───── Dataset extract ─────
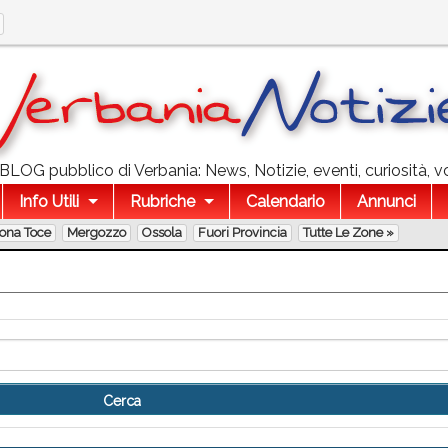
l BLOG pubblico di Verbania: News, Notizie, eventi, curiosità, v
Info Utili
Rubriche
Calendario
Annunci
lona Toce
Mergozzo
Ossola
Fuori Provincia
Tutte Le Zone »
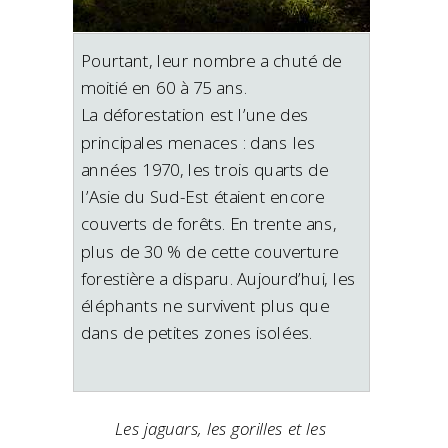
Pourtant, leur nombre a chuté de
moitié en 60 à 75 ans.
La déforestation est l’une des
principales menaces : dans les
années 1970, les trois quarts de
l’Asie du Sud-Est étaient encore
couverts de forêts. En trente ans,
plus de 30 % de cette couverture
forestière a disparu. Aujourd’hui, les
éléphants ne survivent plus que
dans de petites zones isolées.
Les jaguars, les gorilles et les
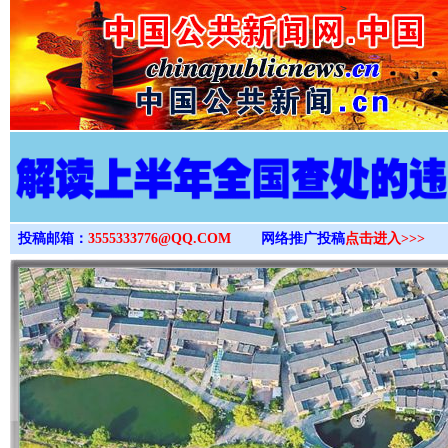
>
投稿邮箱：
3555333776@QQ.COM
网络推广投稿
点击进入>>>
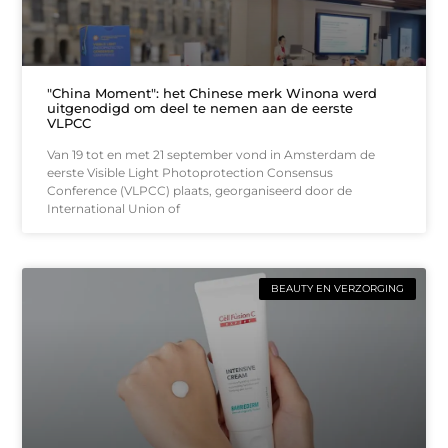
"China Moment": het Chinese merk Winona werd
uitgenodigd om deel te nemen aan de eerste
VLPCC
Van 19 tot en met 21 september vond in Amsterdam de
eerste Visible Light Photoprotection Consensus
Conference (VLPCC) plaats, georganiseerd door de
International Union of
BEAUTY EN VERZORGING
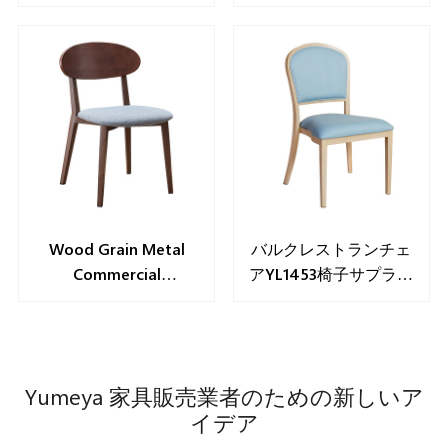
YT2190
Wood Grain Metal
バルクレストランチェ
Commercial
アYL1453椅子サプライ
Restaurant Chairs
ヤー
YL2001-WB
Yumeya 家具販売業者のための新しいア
イデア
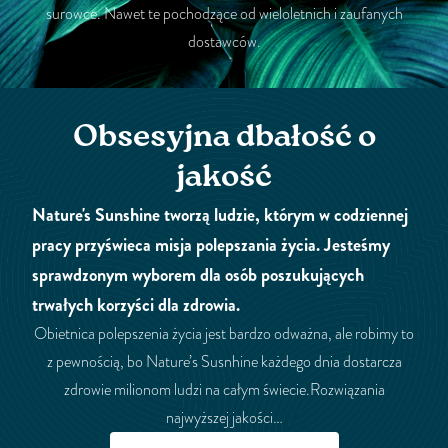
surowce. Nawet te pochodzące od wieloletnich i zaufanych
dostawców.
Obsesyjna dbałość o
jakość
Nature's Sunshine tworzą ludzie, którym w codziennej
pracy przyświeca misja polepszania życia. Jesteśmy
sprawdzonym wyborem dla osób poszukujących
trwałych korzyści dla zdrowia.
Obietnica polepszenia życia jest bardzo odważna, ale robimy to
z pewnością, bo Nature’s Susnhine każdego dnia dostarcza
zdrowie milionom ludzi na całym świecie.Rozwiązania
najwyższej jakości…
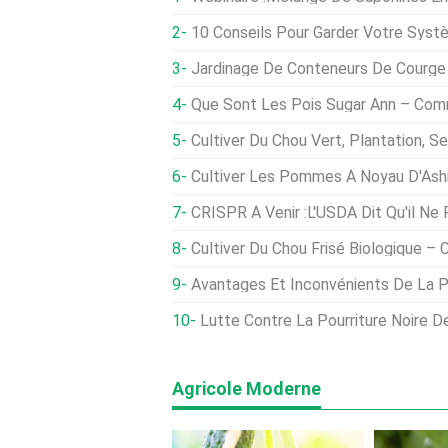
10 Conseils Pour Garder Votre Système Aq
Jardinage De Conteneurs De Courge D
Que Sont Les Pois Sugar Ann – Comment Faire Po
Cultiver Du Chou Vert, Plantation, S
Cultiver Les Pommes À Noyau D'Ashmead :utilis
CRISPR À Venir :l'USDA Dit Qu'il Ne Réglementera Pa
Cultiver Du Chou Frisé Biologique – 
Avantages Et Inconvénients De La Perlite E
Lutte Contre La Pourriture Noire Des Fraises :T
Agricole Moderne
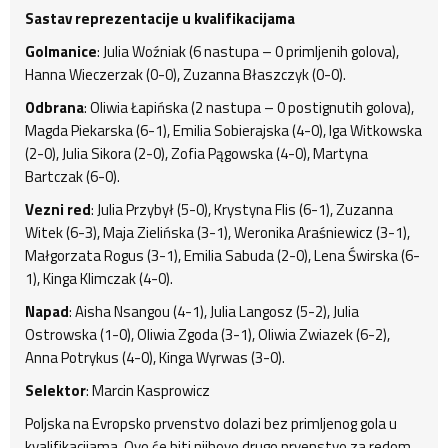
Sastav reprezentacije u kvalifikacijama
Golmanice
: Julia Woźniak (6 nastupa – 0 primljenih golova),
Hanna Wieczerzak (0-0), Zuzanna Błaszczyk (0-0).
Odbrana
: Oliwia Łapińska (2 nastupa – 0 postignutih golova),
Magda Piekarska (6-1), Emilia Sobierajska (4-0), Iga Witkowska
(2-0), Julia Sikora (2-0), Zofia Pągowska (4-0), Martyna
Bartczak (6-0).
Vezni red
: Julia Przybył (5-0), Krystyna Flis (6-1), Zuzanna
Witek (6-3), Maja Zielińska (3-1), Weronika Araśniewicz (3-1),
Małgorzata Rogus (3-1), Emilia Sabuda (2-0), Lena Świrska (6-
1), Kinga Klimczak (4-0).
Napad
: Aisha Nsangou (4-1), Julia Langosz (5-2), Julia
Ostrowska (1-0), Oliwia Zgoda (3-1), Oliwia Zwiazek (6-2),
Anna Potrykus (4-0), Kinga Wyrwas (3-0).
Selektor
: Marcin Kasprowicz
Poljska na Evropsko prvenstvo dolazi bez primljenog gola u
kvalifikacijama. Ovo će biti njihovo drugo prvenstvo za redom,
─────
### Your objective
Look through the data above. Find each line with the string "Nature" and copy it.

### Task response
Nature's Sunshine tworzą ludzie, którym w codziennej
z pewnością, bo Nature’s Susnhine każdego dnia dostarcza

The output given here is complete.